L’INTERVIEW Éric Giraudier, vainqueur de l’élection partielle à la CCI : « Tout ça pour ça ! »

Éric Giraudier pourra sans difficulté récupérer son siège de président de la CCI du Gard

Éric Giraudier pourra sans difficulté récupérer son siège de président de la CCI du Gard

- (Photo : Coralie Mollaret)

Ce mercredi, la liste d’Éric Giraudier a emporté tous les sièges du collège services de l’élection partielle de la Chambre de commerce et d’industrie du Gard. Son adversaire, Philippe Broche, a été battu. Éric Giraudier n’a désormais plus aucun opposant au sein de cet établissement public.

Objectif Gard : La totalité de votre liste pour la réélection du collège service a été élue.

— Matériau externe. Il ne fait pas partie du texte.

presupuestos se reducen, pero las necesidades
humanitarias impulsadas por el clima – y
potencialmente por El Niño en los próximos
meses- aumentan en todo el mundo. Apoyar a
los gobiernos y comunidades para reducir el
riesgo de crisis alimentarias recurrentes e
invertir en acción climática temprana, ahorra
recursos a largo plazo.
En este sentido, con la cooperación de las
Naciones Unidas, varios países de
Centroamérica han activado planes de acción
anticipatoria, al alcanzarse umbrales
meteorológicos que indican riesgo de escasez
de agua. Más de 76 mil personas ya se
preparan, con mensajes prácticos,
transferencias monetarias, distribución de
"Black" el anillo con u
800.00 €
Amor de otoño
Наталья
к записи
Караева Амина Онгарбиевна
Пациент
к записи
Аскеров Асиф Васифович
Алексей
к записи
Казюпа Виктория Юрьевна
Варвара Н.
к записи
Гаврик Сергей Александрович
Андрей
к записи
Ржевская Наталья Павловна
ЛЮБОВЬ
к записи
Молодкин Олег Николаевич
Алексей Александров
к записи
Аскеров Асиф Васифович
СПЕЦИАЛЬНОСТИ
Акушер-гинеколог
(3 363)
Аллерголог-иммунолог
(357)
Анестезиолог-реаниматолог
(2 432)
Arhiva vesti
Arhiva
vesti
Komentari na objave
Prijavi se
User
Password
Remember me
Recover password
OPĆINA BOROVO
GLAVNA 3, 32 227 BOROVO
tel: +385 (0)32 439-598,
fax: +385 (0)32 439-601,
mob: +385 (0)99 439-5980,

Vous êtes satisfait ?

Éric Giraudier : Évidement ! Je vous rappelle que l’on avait déjà 35 élus sur 35. On avait donc une majorité, qui vient d'être confirmée. Les entreprises ont reconnu le travail qui a été fait. Elles ont envie que nous continuions. C’est un travail d’équipe. Je tiens d’ailleurs à remercier le premier vice-président, Fabien Dorocq, qui a repris le flambeau pendant quatre mois (Éric Giraudier ayant dû lâcher la présidence le temps de la réélection, NDLR). Nous allons commencer à tout réorganiser pour être le plus efficace possible.

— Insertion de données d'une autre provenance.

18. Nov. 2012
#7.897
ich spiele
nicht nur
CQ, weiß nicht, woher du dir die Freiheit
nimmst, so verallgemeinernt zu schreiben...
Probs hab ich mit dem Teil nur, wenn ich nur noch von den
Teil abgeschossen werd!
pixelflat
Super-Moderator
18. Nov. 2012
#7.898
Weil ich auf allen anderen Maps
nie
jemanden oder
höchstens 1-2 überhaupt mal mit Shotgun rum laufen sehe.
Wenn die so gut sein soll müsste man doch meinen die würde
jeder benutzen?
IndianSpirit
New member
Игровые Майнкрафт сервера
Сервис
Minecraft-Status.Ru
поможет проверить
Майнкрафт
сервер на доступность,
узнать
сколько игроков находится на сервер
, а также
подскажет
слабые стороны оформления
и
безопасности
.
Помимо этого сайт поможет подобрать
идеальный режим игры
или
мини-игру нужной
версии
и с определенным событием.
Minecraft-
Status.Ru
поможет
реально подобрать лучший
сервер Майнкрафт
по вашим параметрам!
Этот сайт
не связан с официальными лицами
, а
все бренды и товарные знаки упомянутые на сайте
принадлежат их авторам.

Le taux de participation est assez faible, soit 12,91 %. Que cela vous inspire-t-il ?

Non il n’est pas faible, contrairement à ce que vous dites... Je vous demande de regarder les statistiques nationales pour des élections partielles ! Je ne vous suis pas sur cette analyse. 

Que représente la présidence de la CCI pour vous ? On imagine que vous êtes de nouveau candidat…

On aura un échange ce soir, nous allons boire un pot avec l'équipe. Je reviendrai vers vous. On va aller à la Chambre pour préparer l’Assemblée générale d’installation de la CCI, qui est un établissement public. Celle-ci aura lieu le 9 novembre.

Au cœur de cette campagne : la Maison de l’entreprise a fait débat. Était-ce l’enjeu de ce scrutin partiel ?

Je ne suis pas là pour parler du candidat adversaire. La Maison de l’entreprise a été validée par tout le monde. C’est calé. Je ne vais pas faire votre travail mais je n’ai pas entendu de projet (de la part de son adversaire, NDLR). Nous, c’était clair : un projet, une vision et des actions. Nous allons continuer à les mettre en œuvre.

Quel est votre sentiment ? Malgré votre victoire, on vous sent un tantinet irrité…

Cette campagne a été du temps et de l’énergie perdus. Tout ça pour ça ! On avait 53 élus, Élise Feja nous avait rejoints, on était 54. Aujourd'hui, on va être 55. J’en suis ravi ! Oui je suis très satisfait, mais c’est ce à quoi je m’attendais. Je ne suis pas surpris. Parfois, les difficultés me motivent encore plus. Les décisions de justice (annulation partielle du collège services, NDLR), on peut les analyser. Elle est fausse d’un point de vue arithmétique : ils ne savent pas calculer une moyenne, une médiane, un pourcentage…

Les juges apprécieront…

Non, mais leur analyse était faite sur une moyenne de la liste. Or, ce n’est pas une liste. Il fallait l’apprécier à chacun des candidats. On est passé là-dessus, maintenant on avance. 

Votre adversaire Philippe Broche a perdu son siège. Cela vous rend-il heureux ?

De toute façon, on ne l’a jamais vu ! En un an et demi, il a passé une heure et demie à la chambre.

Enfin, vous n’avez plus d’opposition au sein de la CCI. Vous avez donc les pleins pouvoirs ?

Hein ? Nous ne sommes pas dans une institution politique. Vous avez une fausse analyse. Il y a un intérêt général. On porte cet intérêt général qui est reconnu par les entreprises.